Some entries follow. Reproduce exactly the lines starting at the one with "edilmiştir, ancak sistem" and stopping after the one with "Şîrove Bike".

▶ _Data shown_
= Beginning of Section =
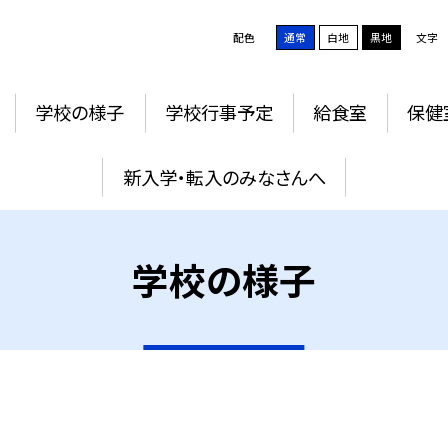
配色
通常
白地
黒地
文字
学校の様子
学校行事予定
給食室
保健
新入学・転入のみなさんへ
学校の様子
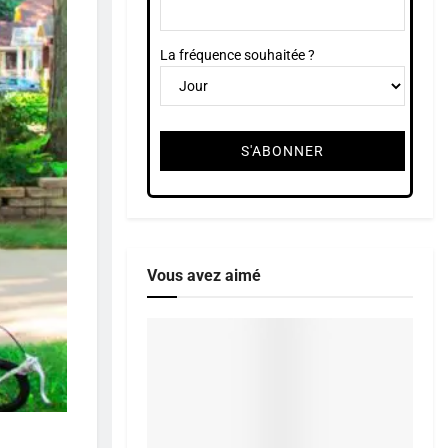
La fréquence souhaitée ?
Vous avez aimé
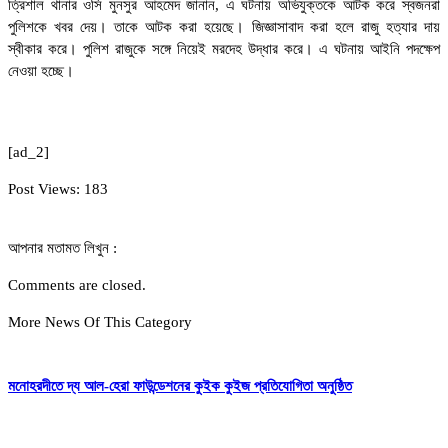
ত্রিশাল থানার ওসি মুনসুর আহমেদ জানান, এ ঘটনায় অভিযুক্তকে আটক করে স্বজনরা
পুলিশকে খবর দেয়। তাকে আটক করা হয়েছে। জিজ্ঞাসাবাদ করা হলে রাজু হত্যার দায়
স্বীকার করে। পুলিশ রাজুকে সঙ্গে নিয়েই মরদেহ উদ্ধার করে। এ ঘটনায় আইনি পদক্ষেপ
নেওয়া হচ্ছে।
[ad_2]
Post Views:
183
আপনার মতামত লিখুন :
Comments are closed.
More News Of This Category
মনোহরদীতে দ্য আল-হেরা ফাউন্ডেশনের কুইক কুইজ প্রতিযোগিতা অনুষ্ঠিত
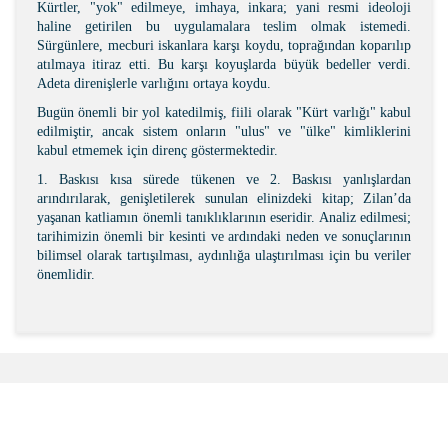
Kürtler, "yok" edilmeye, imhaya, inkara; yani resmi ideoloji
haline getirilen bu uygulamalara teslim olmak istemedi.
Sürgünlere, mecburi iskanlara karşı koydu, toprağından koparılıp
atılmaya itiraz etti. Bu karşı koyuşlarda büyük bedeller verdi.
Adeta direnişlerle varlığını ortaya koydu.
Bugün önemli bir yol katedilmiş, fiili olarak "Kürt varlığı" kabul
edilmiştir, ancak sistem onların "ulus" ve "ülke" kimliklerini
kabul etmemek için direnç göstermektedir.
1. Baskısı kısa sürede tükenen ve 2. Baskısı yanlışlardan
arındırılarak, genişletilerek sunulan elinizdeki kitap; Zilan’da
yaşanan katliamın önemli tanıklıklarının eseridir. Analiz edilmesi;
tarihimizin önemli bir kesinti ve ardındaki neden ve sonuçlarının
bilimsel olarak tartışılması, aydınlığa ulaştırılması için bu veriler
önemlidir.
Bu ürünün fiyat bilgisi, resim, ürün açıklamalarında ve
diğer konularda yetersiz gördüğünüz noktaları öneri
Bu ürüne ilk yorumu siz yapın!
formunu kullanarak tarafımıza iletebilirsiniz.
Görüş ve önerileriniz için teşekkür ederiz.
Şîrove Bike
Ürün resmi kalitesiz, bozuk veya görüntülenemiyor.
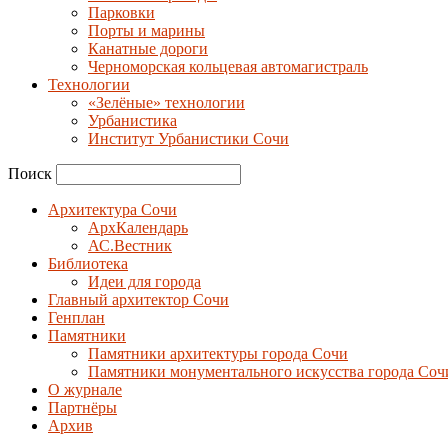
Парковки
Порты и марины
Канатные дороги
Черноморская кольцевая автомагистраль
Технологии
«Зелёные» технологии
Урбанистика
Институт Урбанистики Сочи
Поиск
Архитектура Сочи
АрхКалендарь
АС.Вестник
Библиотека
Идеи для города
Главный архитектор Сочи
Генплан
Памятники
Памятники архитектуры города Сочи
Памятники монументального искусства города Соч
О журнале
Партнёры
Архив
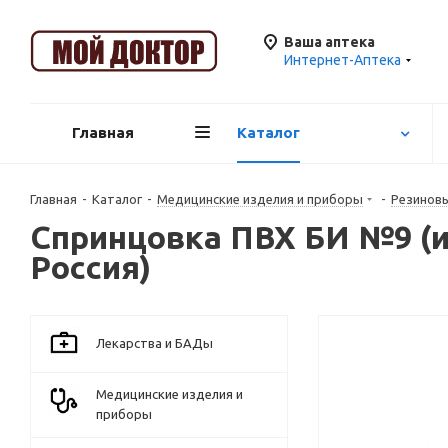
Ваша аптека
Интернет-Аптека
Главная
Каталог
Главная
-
Каталог
-
Медицинские изделия и приборы
-
Резинов
Спринцовка ПВХ БИ №9 (ир
Россия)
Лекарства и БАДы
Медицинские изделия и
приборы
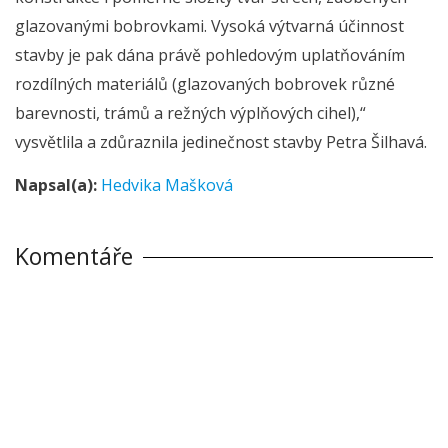
glazovanými bobrovkami. Vysoká výtvarná účinnost
stavby je pak dána právě pohledovým uplatňováním
rozdílných materiálů (glazovaných bobrovek různé
barevnosti, trámů a režných výplňových cihel),“
vysvětlila a zdůraznila jedinečnost stavby Petra Šilhavá.
Napsal(a):
Hedvika Mašková
Komentáře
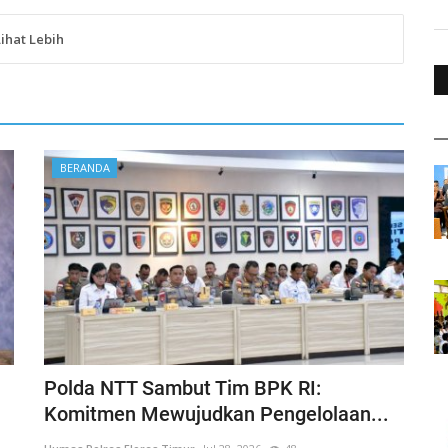
Lihat Lebih
BERANDA
Polda NTT Sambut Tim BPK RI:
Komitmen Mewujudkan Pengelolaan...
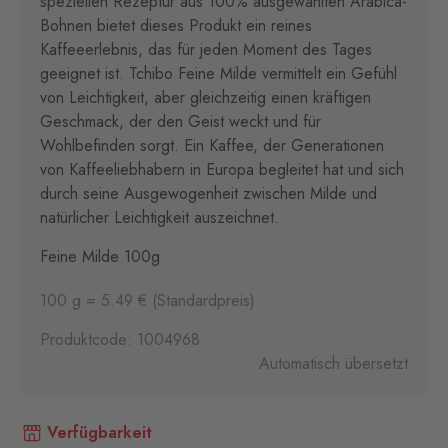
speziellen Rezeptur aus 100% ausgewählten Arabica-
Bohnen bietet dieses Produkt ein reines
Kaffeeerlebnis, das für jeden Moment des Tages
geeignet ist. Tchibo Feine Milde vermittelt ein Gefühl
von Leichtigkeit, aber gleichzeitig einen kräftigen
Geschmack, der den Geist weckt und für
Wohlbefinden sorgt. Ein Kaffee, der Generationen
von Kaffeeliebhabern in Europa begleitet hat und sich
durch seine Ausgewogenheit zwischen Milde und
natürlicher Leichtigkeit auszeichnet.
Feine Milde 100g
100 g = 5.49 € (Standardpreis)
Produktcode: 1004968
Automatisch übersetzt
Verfügbarkeit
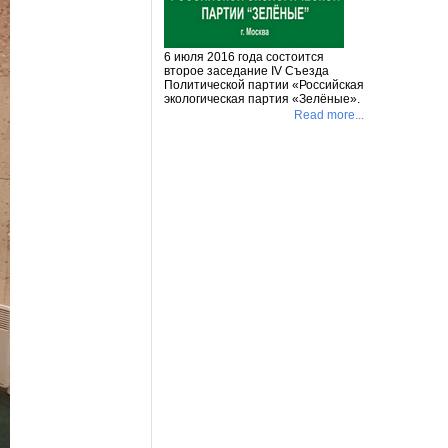
6 июля 2016 года состоится
второе заседание IV Съезда
Политической партии «Российская
экологическая партия «Зелёные».
Read more...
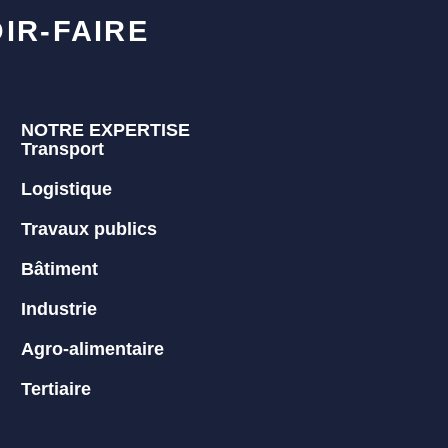
IR-FAIRE
NOTRE EXPERTISE
Transport
Logistique
Travaux publics
Bâtiment
Industrie
Agro-alimentaire
Tertiaire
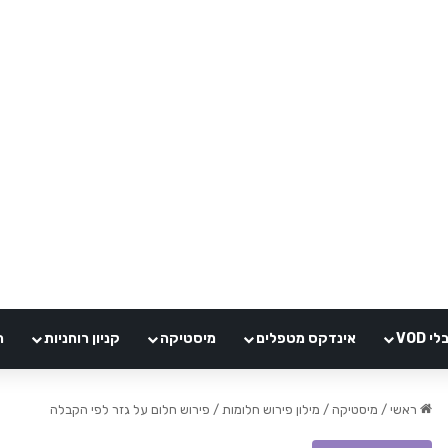
VOD
אינדקס מטפלים
מיסטיקה
קניון רוחניות
ה
ראשי
/
מיסטיקה
/
מילון פירוש חלומות
/
פירוש חלום על גזר לפי הקבלה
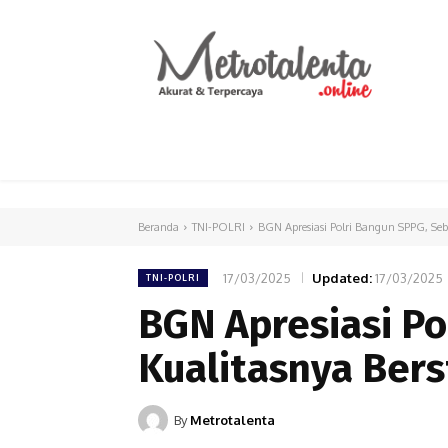
HOME
PARLEMEN
INTERNASIONAL
Beranda
TNI-POLRI
BGN Apresiasi Polri Bangun SPPG, Seb
17/03/2025
Updated:
17/03/2025
TNI-POLRI
BGN Apresiasi Po
Kualitasnya Bers
By
Metrotalenta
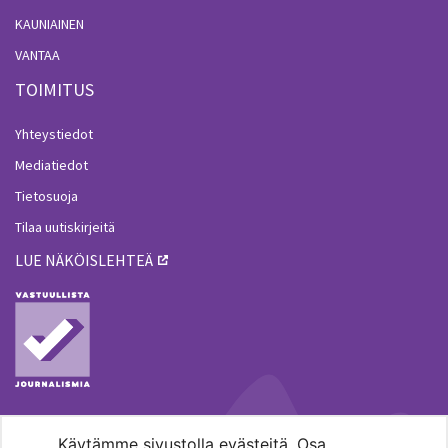
KAUNIAINEN
VANTAA
TOIMITUS
Yhteystiedot
Mediatiedot
Tietosuoja
Tilaa uutiskirjeitä
LUE NÄKÖISLEHTEÄ
Käytämme sivustolla evästeitä. Osa
MENOHAKU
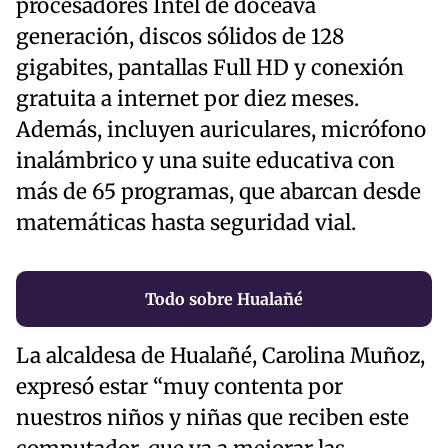
procesadores Intel de doceava
generación, discos sólidos de 128
gigabites, pantallas Full HD y conexión
gratuita a internet por diez meses.
Además, incluyen auriculares, micrófono
inalámbrico y una suite educativa con
más de 65 programas, que abarcan desde
matemáticas hasta seguridad vial.
Todo sobre Hualañé
La alcaldesa de Hualañé, Carolina Muñoz,
expresó estar “muy contenta por
nuestros niños y niñas que reciben este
= End of Section =
▶ _Task answer_
edilmiştir, ancak sistem onların "ulus" ve "ülke" kimliklerini
kabul etmemek için direnç göstermektedir.
1. Baskısı kısa sürede tükenen ve 2. Baskısı yanlışlardan
arındırılarak, genişletilerek sunulan elinizdeki kitap; Zilan’da
yaşanan katliamın önemli tanıklıklarının eseridir. Analiz edilmesi;
tarihimizin önemli bir kesinti ve ardındaki neden ve sonuçlarının
bilimsel olarak tartışılması, aydınlığa ulaştırılması için bu veriler
önemlidir.
Bu ürünün fiyat bilgisi, resim, ürün açıklamalarında ve
diğer konularda yetersiz gördüğünüz noktaları öneri
Bu ürüne ilk yorumu siz yapın!
formunu kullanarak tarafımıza iletebilirsiniz.
Görüş ve önerileriniz için teşekkür ederiz.
Şîrove Bike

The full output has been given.